Edmond Préfontaine (July 18, 1898 in St. Pierre, Manitoba – October 9, 1971) was a politician in Manitoba, Canada. He served in the Legislative Assembly of Manitoba as a Liberal-Progressive from 1935 to 1962, and was a cabinet minister in the government of Douglas L. Campbell. His father, Albert Préfontaine, had previously served in the Assembly for twenty-nine years, and was a cabinet minister in John Bracken's government.

Fluently bilingual, Préfontaine was educated at the University of Manitoba and received a Bachelor of Arts degree in 1918. He worked as a farmer, and as a breeder of pure Holsteins. He also served as director of the Winnipeg District Milk Producers Cooperative Association.

The Préfontaines were prominent Franco-Manitoban family in the Conservative Party during World War I. Although popular opinion among Canadian francophones was generally against the war, Edmond Préfontaine enlisted for service on May 12, 1918, following his graduation. He spent four months at the Petawawa Training Camp, and might have served overseas had the war not come to an end. After the war, the Préfontaines left the Conservative Party for the United Farmers of Manitoba, and later for the Liberal-Progressives.

After Albert Préfontaine died in 1935, Edmond campaigned to succeed him in the rural constituency of Carillon. He was successful, defeating his sole opponent, Louis-P. Gagnon, by 155 votes. A Liberal-Progressive, he was a backbench supporter of Bracken's government.

Préfontaine was re-elected in the 1936 and 1941 provincial elections, and won without opposition in 1945. From 1940 to 1950, Manitoba was governed by a multi-party coalition dominated by the Liberal-Progressives, and also including the Progressive Conservatives. Préfontaine was a supporter of the coalition for many years, but crossed to the opposition benches in 1949.

In the 1949 election, Préfontaine campaigned as an Independent Liberal opposing the coalition government. He was again re-elected, defeating government candidate H.B. Johnson by 600 votes. During this period, he described the coalition as damaging to the British system of parliamentary government.

Préfontaine rejoined the government side in 1950, as the coalition was coming to a close. He was appointed to Campbell's cabinet as Municipal Commissioner on December 1, 1951. This position was restructured on April 20, 1953, and Préfontaine was sworn in as the province's first Minister of Municipal Affairs.
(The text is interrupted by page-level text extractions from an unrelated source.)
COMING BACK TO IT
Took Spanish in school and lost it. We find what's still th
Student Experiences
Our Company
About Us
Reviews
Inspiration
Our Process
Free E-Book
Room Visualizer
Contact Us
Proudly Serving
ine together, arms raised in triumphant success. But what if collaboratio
In the 1953 provincial election, he described a vote for the Liberal-Progressives as a vote for "progress plus sanity" (Winnipeg Free Press, 21 May 1953).
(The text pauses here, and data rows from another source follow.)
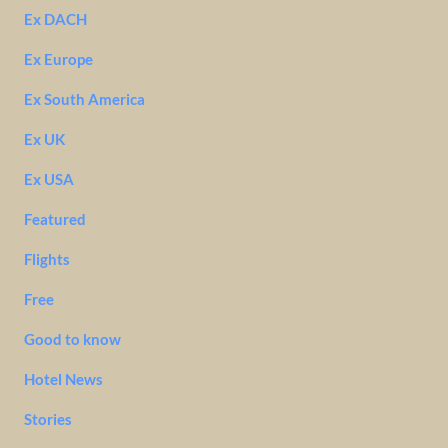
Ex DACH
Ex Europe
Ex South America
Ex UK
Ex USA
Featured
Flights
Free
Good to know
Hotel News
Stories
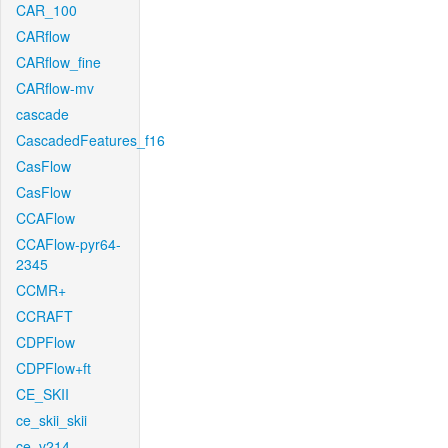
CAR_100
CARflow
CARflow_fine
CARflow-mv
cascade
CascadedFeatures_f16
CasFlow
CasFlow
CCAFlow
CCAFlow-pyr64-
2345
CCMR+
CCRAFT
CDPFlow
CDPFlow+ft
CE_SKII
ce_skii_skii
ce_v214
Easily returned as a Liberal-Progressive candidate in the 1953 election, Préfontaine was given the additional portfolio of Provincial Secretary on September 4, 1953. He held both cabinet positions until June 30, 1958, when the Campbell government resigned from office.
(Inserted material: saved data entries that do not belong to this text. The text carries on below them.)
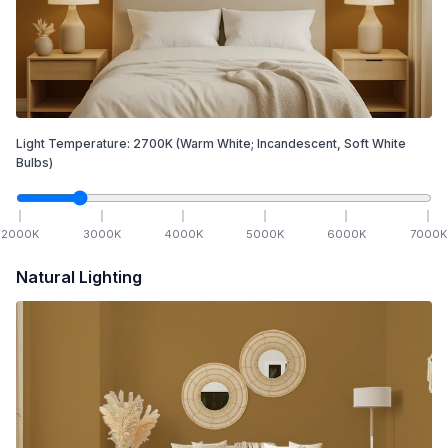
Light Temperature:
2700
K
(Warm White; Incandescent, Soft White
Bulbs)
2000
K
3000
K
4000
K
5000
K
6000
K
7000
K
Natural Lighting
Lloyd Stinson, leader of the Manitoba CCF, once described Préfontaine as an "independent spirit", and claimed he never seemed comfortable in the Campbell administration.

Préfontaine was re-elected in the 1958 election. The Liberal-Progressives, who in one form or another had governed Manitoba since 1915, were defeated by Dufferin Roblin's Progressive Conservatives in this election, and Préfontaine moved with his party to the opposition benches. He was again re-elected in the 1959 election, but did not run in 1962.

Préfontaine's son, René Préfontaine, was also active in politics, though ironically as a supporter of Roblin's Progressive Conservatives. It was on Edmond's advice that René turned down an offer to join the Roblin cabinet in 1959.

Préfontaine died in Quebec City in 1971 following a lengthy illness.